The task: Without the pictures, reproduce the entries below exactly.

Source information:
━━━━━━━━━━━━━━━━

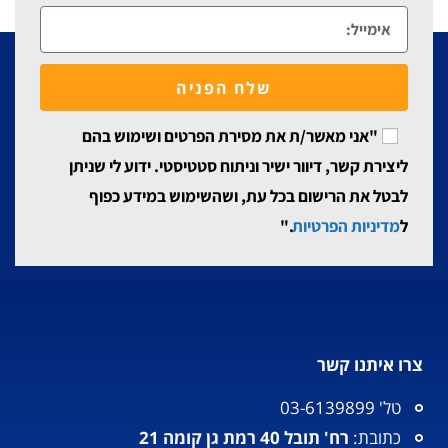
שלח הפניה
"אני מאשר/ת את מסירת הפרטים ושימוש בהם
ליצירת קשר, דיוור ישיר וניתוח סטטיסטי. ידוע לי שניתן
לבטל את הרישום בכל עת, ושהשימוש במידע כפוף
ל
מדיניות הפרטיות
."
צרו איתנו קשר
טל' 03-6139899
כתובת:
רח' תובל 40 רמת גן קומה 21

━━━━━━━━━━━━━━━━

Solution below:
שלח הפניה
"אני מאשר/ת את מסירת הפרטים ושימוש בהם
ליצירת קשר, דיוור ישיר וניתוח סטטיסטי. ידוע לי שניתן
לבטל את הרישום בכל עת, ושהשימוש במידע כפוף
ל
מדיניות הפרטיות
."
צרו איתנו קשר
טל' 03-6139899
כתובת:
רח' תובל 40 רמת גן קומה 21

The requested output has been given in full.